The required delay depends upon how sensitive an operation is. Paying for a coffee might have no delay and be irreversible in seconds, while buying a house may require a 72 hour clearing period. Transferring an entire account to new control may take up to 30 days. The exact delays are chosen by application developers and users.
Recovery from Stolen Keys
The EOS.IO software provides users a way to restore control of their account when keys are stolen. An account owner can use any owner key that was active in the last 30 days along with approval from their designated account recovery partner to reset the owner key on their account. The account recovery partner cannot reset control of the account without the help of the owner.

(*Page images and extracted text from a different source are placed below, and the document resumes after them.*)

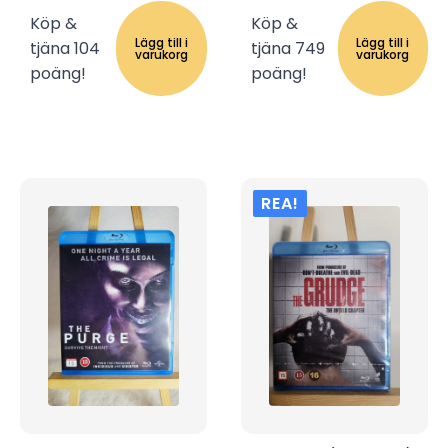
Köp &
Köp &
Lägg till i
Lägg till i
tjäna 104
tjäna 749
varukorg
varukorg
poäng!
poäng!
REA!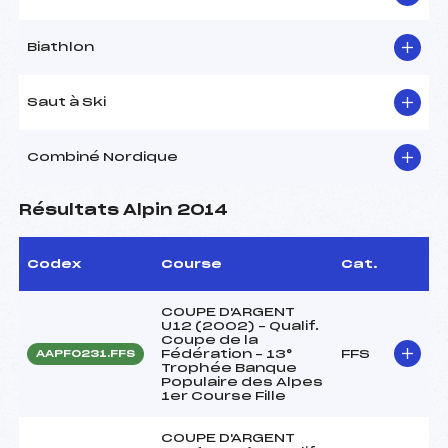
Biathlon
Saut à Ski
Combiné Nordique
Résultats Alpin 2014
Codex
Course
Cat.
COUPE D'ARGENT
U12 (2002) – Qualif.
Coupe de la
Fédération – 13°
FFS
AAPF0231.FFS
Trophée Banque
Populaire des Alpes
1er Course Fille
COUPE D'ARGENT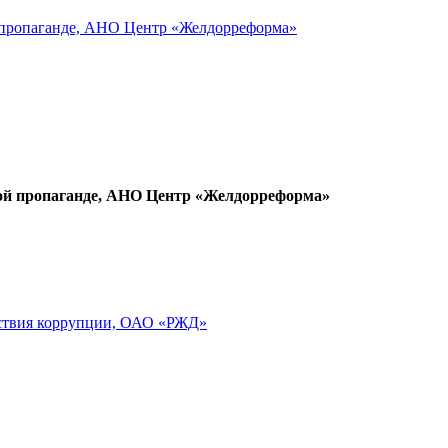
 пропаганде, АНО Центр «Желдорреформа»
ой пропаганде, АНО Центр «Желдорреформа»
йствия коррупции, ОАО «РЖД»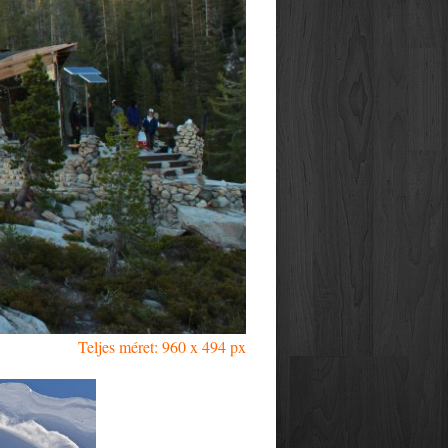
Teljes méret: 960 x 494 px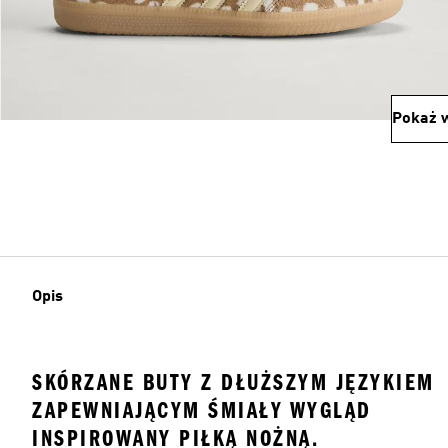
Pokaż w
Opis
SKÓRZANE BUTY Z DŁUŻSZYM JĘZYKIEM
ZAPEWNIAJĄCYM ŚMIAŁY WYGLĄD
INSPIROWANY PIŁKĄ NOŻNĄ.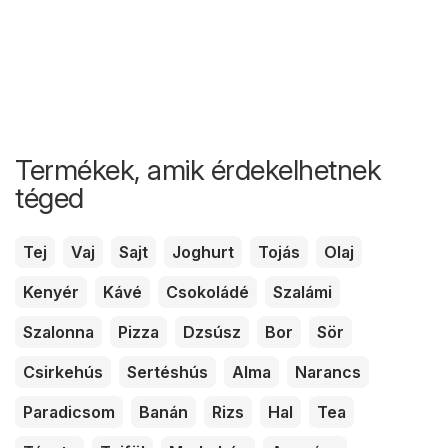
Termékek, amik érdekelhetnek
téged
Tej
Vaj
Sajt
Joghurt
Tojás
Olaj
Kenyér
Kávé
Csokoládé
Szalámi
Szalonna
Pizza
Dzsúsz
Bor
Sör
Csirkehús
Sertéshús
Alma
Narancs
Paradicsom
Banán
Rizs
Hal
Tea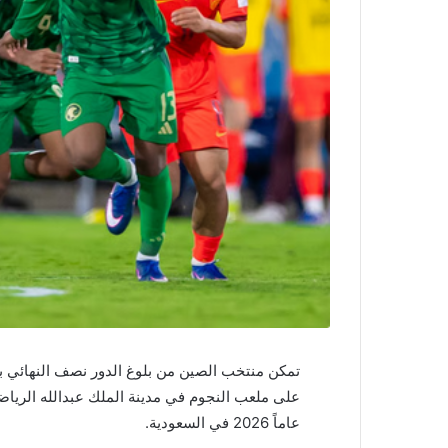
عاماً 2026 في السعودية.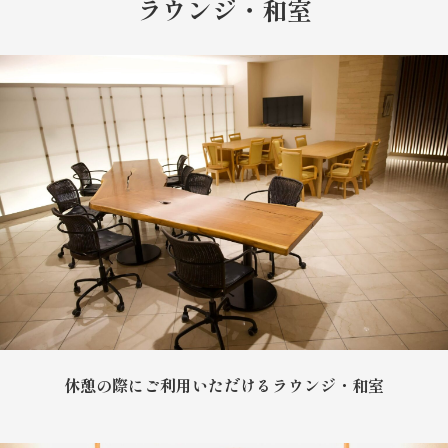
ラウンジ・和室
休憩の際にご利用いただけるラウンジ・和室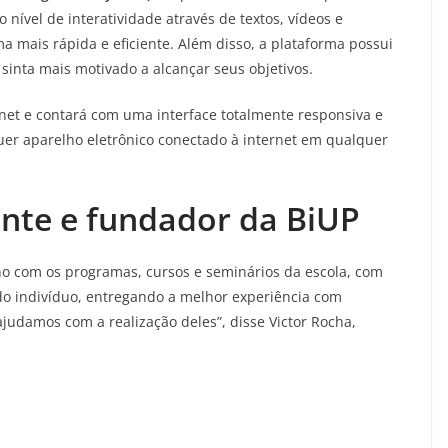
ível de interatividade através de textos, vídeos e
a mais rápida e eficiente. Além disso, a plataforma possui
sinta mais motivado a alcançar seus objetivos.
rnet e contará com uma interface totalmente responsiva e
uer aparelho eletrônico conectado à internet em qualquer
ente e fundador da BiUP
uno com os programas, cursos e seminários da escola, com
 do indivíduo, entregando a melhor experiência com
judamos com a realização deles”, disse Victor Rocha,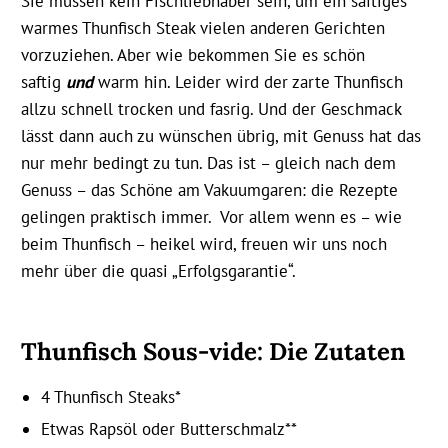
Sie müssen kein Fischliebhaber sein, um ein saftiges
warmes Thunfisch Steak vielen anderen Gerichten
vorzuziehen. Aber wie bekommen Sie es schön
saftig
und
warm hin. Leider wird der zarte Thunfisch
allzu schnell trocken und fasrig. Und der Geschmack
lässt dann auch zu wünschen übrig, mit Genuss hat das
nur mehr bedingt zu tun. Das ist – gleich nach dem
Genuss – das Schöne am Vakuumgaren: die Rezepte
gelingen praktisch immer. Vor allem wenn es – wie
beim Thunfisch – heikel wird, freuen wir uns noch
mehr über die quasi „Erfolgsgarantie“.
Thunfisch Sous-vide: Die Zutaten
4 Thunfisch Steaks*
Etwas Rapsöl oder Butterschmalz**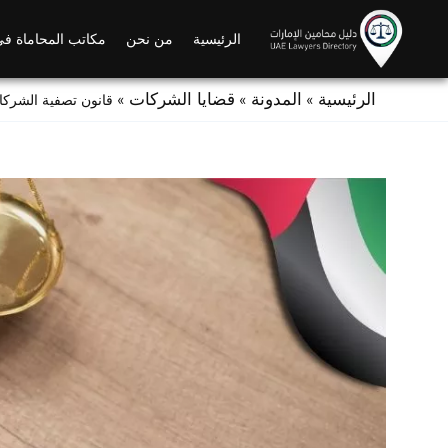
Ski
t
الرئيسية
من نحن
مكاتب المحاماة في
conten
الرئيسية
المدونة
قضايا الشركات
»
»
»
قانون تصفية الشركا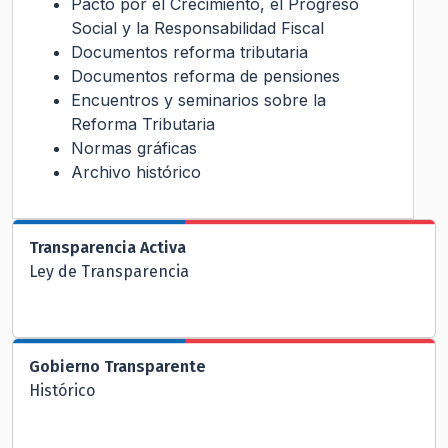
Pacto por el Crecimiento, el Progreso
Social y la Responsabilidad Fiscal
Documentos reforma tributaria
Documentos reforma de pensiones
Encuentros y seminarios sobre la
Reforma Tributaria
Normas gráficas
Archivo histórico
Transparencia Activa
Ley de Transparencia
Gobierno Transparente
Histórico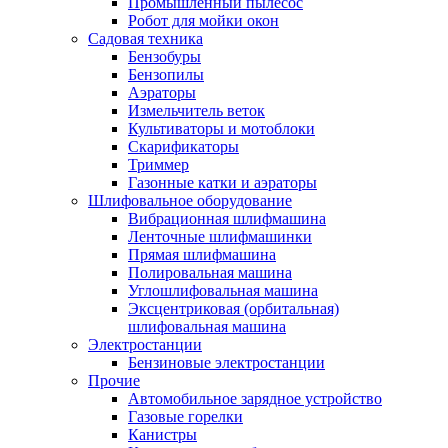
Промышленный пылесос
Робот для мойки окон
Садовая техника
Бензобуры
Бензопилы
Аэраторы
Измельчитель веток
Культиваторы и мотоблоки
Скарификаторы
Триммер
Газонные катки и аэраторы
Шлифовальное оборудование
Вибрационная шлифмашина
Ленточные шлифмашинки
Прямая шлифмашина
Полировальная машина
Углошлифовальная машина
Эксцентриковая (орбитальная)
шлифовальная машина
Электростанции
Бензиновые электростанции
Прочие
Автомобильное зарядное устройство
Газовые горелки
Канистры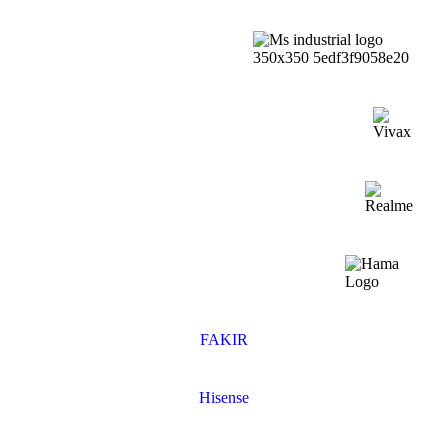
FAKIR
Hisense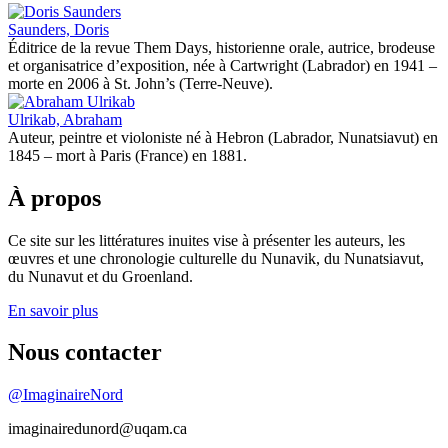
Saunders, Doris
Éditrice de la revue Them Days, historienne orale, autrice, brodeuse
et organisatrice d’exposition, née à Cartwright (Labrador) en 1941 –
morte en 2006 à St. John’s (Terre-Neuve).
Ulrikab, Abraham
Auteur, peintre et violoniste né à Hebron (Labrador, Nunatsiavut) en
1845 – mort à Paris (France) en 1881.
À propos
Ce site sur les littératures inuites vise à présenter les auteurs, les
œuvres et une chronologie culturelle du Nunavik, du Nunatsiavut,
du Nunavut et du Groenland.
En savoir plus
Nous contacter
@ImaginaireNord
imaginairedunord@uqam.ca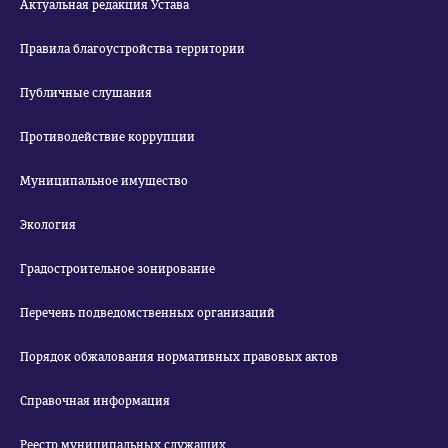
Актуальная редакция Устава
Правила благоустройства территории
Публичные слушания
Противодействие коррупции
Муниципальное имущество
Экология
Градостроительное зонирование
Перечень подведомственных организаций
Порядок обжалования нормативных правовых актов
Справочная информация
Реестр муниципальных служащих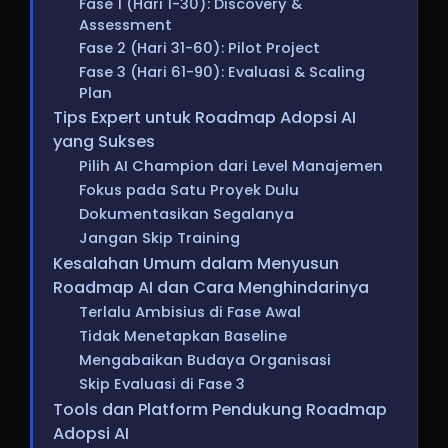
Fase 1 (Hari 1-30): Discovery &
Assessment
Fase 2 (Hari 31-60): Pilot Project
Fase 3 (Hari 61-90): Evaluasi & Scaling
Plan
Tips Expert untuk Roadmap Adopsi AI
yang Sukses
Pilih AI Champion dari Level Manajemen
Fokus pada Satu Proyek Dulu
Dokumentasikan Segalanya
Jangan Skip Training
Kesalahan Umum dalam Menyusun
Roadmap AI dan Cara Menghindarinya
Terlalu Ambisius di Fase Awal
Tidak Menetapkan Baseline
Mengabaikan Budaya Organisasi
Skip Evaluasi di Fase 3
Tools dan Platform Pendukung Roadmap
Adopsi AI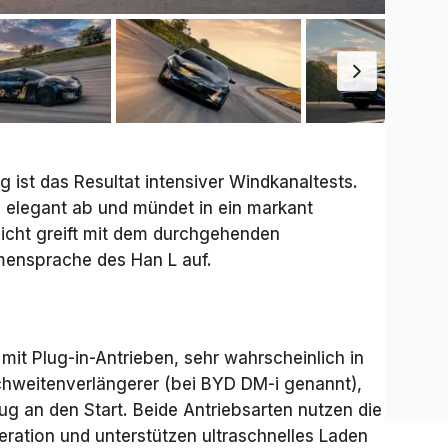
ist das Resultat intensiver Windkanaltests.
le elegant ab und mündet in ein markant
icht greift mit dem durchgehenden
mensprache des Han L auf.
it Plug-in-Antrieben, sehr wahrscheinlich in
chweitenverlängerer (bei BYD DM-i genannt),
eug an den Start. Beide Antriebsarten nutzen die
ration und unterstützen ultraschnelles Laden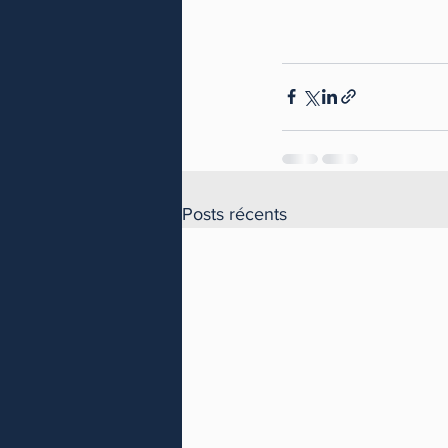
Posts récents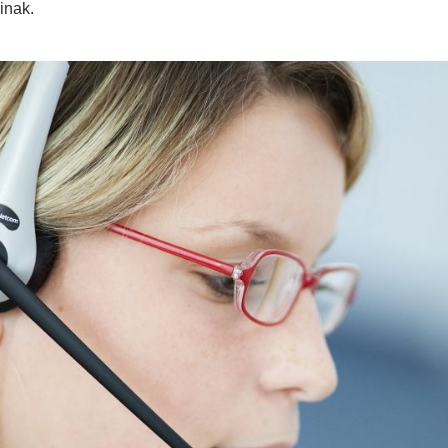
inak.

There is nothing for the hacker to gain by attempting to go through the recovery process because they already "control" the account. Furthermore, if they did go through the process, the recovery partner would likely demand identification and multi-factor authentication (phone and email). This would likely compromise the hacker or gain the hacker nothing in the process.
This process is also very different from a simple multi-signature arrangement. With a multi-signature transaction, another entity is made a party to every transaction that is executed. By contrast, with the recovery process the recovery partner is only a party to the recovery process and has no power over the day-to-day transactions. This dramatically reduces costs and legal liabilities for everyone involved.